**PROBLEM DESCRIPTION:** Return the entries below precisely, omitting nothing.

Data extracted from a collection:
=== Section Start ===

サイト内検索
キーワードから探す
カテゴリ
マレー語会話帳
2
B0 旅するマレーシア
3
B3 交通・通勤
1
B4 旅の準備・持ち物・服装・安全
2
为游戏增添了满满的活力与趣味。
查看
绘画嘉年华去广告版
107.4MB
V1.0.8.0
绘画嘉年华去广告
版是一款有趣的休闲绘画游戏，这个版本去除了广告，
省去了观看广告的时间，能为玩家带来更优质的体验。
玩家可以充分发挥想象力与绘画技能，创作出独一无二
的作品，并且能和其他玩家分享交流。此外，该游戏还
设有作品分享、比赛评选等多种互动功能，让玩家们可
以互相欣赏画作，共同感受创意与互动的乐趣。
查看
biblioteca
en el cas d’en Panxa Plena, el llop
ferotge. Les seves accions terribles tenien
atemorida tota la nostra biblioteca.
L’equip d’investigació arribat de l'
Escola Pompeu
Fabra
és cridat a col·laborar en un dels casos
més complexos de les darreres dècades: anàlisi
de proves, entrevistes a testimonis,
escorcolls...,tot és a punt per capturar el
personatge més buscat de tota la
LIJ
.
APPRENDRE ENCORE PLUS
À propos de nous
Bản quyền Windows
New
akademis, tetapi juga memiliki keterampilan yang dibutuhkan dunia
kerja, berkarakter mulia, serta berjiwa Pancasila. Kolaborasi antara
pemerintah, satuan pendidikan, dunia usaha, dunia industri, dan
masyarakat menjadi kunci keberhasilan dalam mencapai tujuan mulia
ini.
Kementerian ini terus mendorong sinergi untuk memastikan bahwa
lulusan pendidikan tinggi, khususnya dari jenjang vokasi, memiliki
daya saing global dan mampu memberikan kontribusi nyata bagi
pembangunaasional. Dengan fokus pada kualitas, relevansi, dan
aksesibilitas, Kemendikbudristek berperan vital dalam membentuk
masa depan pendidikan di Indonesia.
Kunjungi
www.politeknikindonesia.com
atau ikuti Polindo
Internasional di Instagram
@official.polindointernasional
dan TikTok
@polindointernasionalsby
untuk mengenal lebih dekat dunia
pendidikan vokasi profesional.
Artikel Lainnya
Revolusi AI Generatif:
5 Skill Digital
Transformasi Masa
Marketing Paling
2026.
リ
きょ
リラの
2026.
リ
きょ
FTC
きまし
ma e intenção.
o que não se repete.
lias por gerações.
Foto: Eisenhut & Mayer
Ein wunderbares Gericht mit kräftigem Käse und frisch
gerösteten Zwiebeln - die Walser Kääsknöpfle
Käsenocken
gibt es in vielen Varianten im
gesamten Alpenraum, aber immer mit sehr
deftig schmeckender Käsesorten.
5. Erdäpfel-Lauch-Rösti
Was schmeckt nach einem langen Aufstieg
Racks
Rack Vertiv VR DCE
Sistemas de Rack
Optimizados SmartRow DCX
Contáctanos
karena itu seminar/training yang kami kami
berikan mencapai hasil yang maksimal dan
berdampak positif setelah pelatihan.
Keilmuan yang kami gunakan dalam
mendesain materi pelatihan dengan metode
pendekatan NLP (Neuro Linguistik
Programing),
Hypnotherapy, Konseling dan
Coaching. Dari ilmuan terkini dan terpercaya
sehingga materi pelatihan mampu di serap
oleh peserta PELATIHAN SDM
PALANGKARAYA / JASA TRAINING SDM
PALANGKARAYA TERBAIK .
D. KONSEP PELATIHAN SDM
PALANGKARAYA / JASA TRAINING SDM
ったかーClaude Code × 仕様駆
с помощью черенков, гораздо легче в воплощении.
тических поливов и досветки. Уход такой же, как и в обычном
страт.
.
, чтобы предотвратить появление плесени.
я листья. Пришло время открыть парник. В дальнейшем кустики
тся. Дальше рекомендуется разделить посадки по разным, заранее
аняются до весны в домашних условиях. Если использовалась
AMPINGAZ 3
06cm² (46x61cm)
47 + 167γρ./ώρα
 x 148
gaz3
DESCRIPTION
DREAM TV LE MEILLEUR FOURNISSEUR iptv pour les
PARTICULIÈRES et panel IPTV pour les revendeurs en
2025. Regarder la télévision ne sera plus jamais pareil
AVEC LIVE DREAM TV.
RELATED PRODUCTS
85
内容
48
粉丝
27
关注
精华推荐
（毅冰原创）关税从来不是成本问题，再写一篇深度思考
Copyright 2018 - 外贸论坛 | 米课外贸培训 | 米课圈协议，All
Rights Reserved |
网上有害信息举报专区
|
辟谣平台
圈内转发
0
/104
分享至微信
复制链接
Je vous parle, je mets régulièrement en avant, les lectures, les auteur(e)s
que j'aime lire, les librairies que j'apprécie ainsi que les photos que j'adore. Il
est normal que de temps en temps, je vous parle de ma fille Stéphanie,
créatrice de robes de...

=== Section End ===

**EXERCISE SOLUTION:**
サイト内検索
キーワードから探す
カテゴリ
マレー語会話帳
2
B0 旅するマレーシア
3
B3 交通・通勤
1
B4 旅の準備・持ち物・服装・安全
2
为游戏增添了满满的活力与趣味。
查看
绘画嘉年华去广告版
107.4MB
V1.0.8.0
绘画嘉年华去广告
版是一款有趣的休闲绘画游戏，这个版本去除了广告，
省去了观看广告的时间，能为玩家带来更优质的体验。
玩家可以充分发挥想象力与绘画技能，创作出独一无二
的作品，并且能和其他玩家分享交流。此外，该游戏还
设有作品分享、比赛评选等多种互动功能，让玩家们可
以互相欣赏画作，共同感受创意与互动的乐趣。
查看
biblioteca
en el cas d’en Panxa Plena, el llop
ferotge. Les seves accions terribles tenien
atemorida tota la nostra biblioteca.
L’equip d’investigació arribat de l'
Escola Pompeu
Fabra
és cridat a col·laborar en un dels casos
més complexos de les darreres dècades: anàlisi
de proves, entrevistes a testimonis,
escorcolls...,tot és a punt per capturar el
personatge més buscat de tota la
LIJ
.
APPRENDRE ENCORE PLUS
À propos de nous
Bản quyền Windows
New
akademis, tetapi juga memiliki keterampilan yang dibutuhkan dunia
kerja, berkarakter mulia, serta berjiwa Pancasila. Kolaborasi antara
pemerintah, satuan pendidikan, dunia usaha, dunia industri, dan
masyarakat menjadi kunci keberhasilan dalam mencapai tujuan mulia
ini.
Kementerian ini terus mendorong sinergi untuk memastikan bahwa
lulusan pendidikan tinggi, khususnya dari jenjang vokasi, memiliki
daya saing global dan mampu memberikan kontribusi nyata bagi
pembangunaasional. Dengan fokus pada kualitas, relevansi, dan
aksesibilitas, Kemendikbudristek berperan vital dalam membentuk
masa depan pendidikan di Indonesia.
Kunjungi
www.politeknikindonesia.com
atau ikuti Polindo
Internasional di Instagram
@official.polindointernasional
dan TikTok
@polindointernasionalsby
untuk mengenal lebih dekat dunia
pendidikan vokasi profesional.
Artikel Lainnya
Revolusi AI Generatif:
5 Skill Digital
Transformasi Masa
Marketing Paling
2026.
リ
きょ
リラの
2026.
リ
きょ
FTC
きまし
ma e intenção.
o que não se repete.
lias por gerações.
Foto: Eisenhut & Mayer
Ein wunderbares Gericht mit kräftigem Käse und frisch
gerösteten Zwiebeln - die Walser Kääsknöpfle
Käsenocken
gibt es in vielen Varianten im
gesamten Alpenraum, aber immer mit sehr
deftig schmeckender Käsesorten.
5. Erdäpfel-Lauch-Rösti
Was schmeckt nach einem langen Aufstieg
Racks
Rack Vertiv VR DCE
Sistemas de Rack
Optimizados SmartRow DCX
Contáctanos
karena itu seminar/training yang kami kami
berikan mencapai hasil yang maksimal dan
berdampak positif setelah pelatihan.
Keilmuan yang kami gunakan dalam
mendesain materi pelatihan dengan metode
pendekatan NLP (Neuro Linguistik
Programing),
Hypnotherapy, Konseling dan
Coaching. Dari ilmuan terkini dan terpercaya
sehingga materi pelatihan mampu di serap
oleh peserta PELATIHAN SDM
PALANGKARAYA / JASA TRAINING SDM
PALANGKARAYA TERBAIK .
D. KONSEP PELATIHAN SDM
PALANGKARAYA / JASA TRAINING SDM
ったかーClaude Code × 仕様駆
с помощью черенков, гораздо легче в воплощении.
тических поливов и досветки. Уход такой же, как и в обычном
страт.
.
, чтобы предотвратить появление плесени.
я листья. Пришло время открыть парник. В дальнейшем кустики
тся. Дальше рекомендуется разделить посадки по разным, заранее
аняются до весны в домашних условиях. Если использовалась
AMPINGAZ 3
06cm² (46x61cm)
47 + 167γρ./ώρα
 x 148
gaz3
DESCRIPTION
DREAM TV LE MEILLEUR FOURNISSEUR iptv pour les
PARTICULIÈRES et panel IPTV pour les revendeurs en
2025. Regarder la télévision ne sera plus jamais pareil
AVEC LIVE DREAM TV.
RELATED PRODUCTS
85
内容
48
粉丝
27
关注
精华推荐
（毅冰原创）关税从来不是成本问题，再写一篇深度思考
Copyright 2018 - 外贸论坛 | 米课外贸培训 | 米课圈协议，All
Rights Reserved |
网上有害信息举报专区
|
辟谣平台
圈内转发
0
/104
分享至微信
复制链接
Je vous parle, je mets régulièrement en avant, les lectures, les auteur(e)s
que j'aime lire, les librairies que j'apprécie ainsi que les photos que j'adore. Il
est normal que de temps en temps, je vous parle de ma fille Stéphanie,
créatrice de robes de...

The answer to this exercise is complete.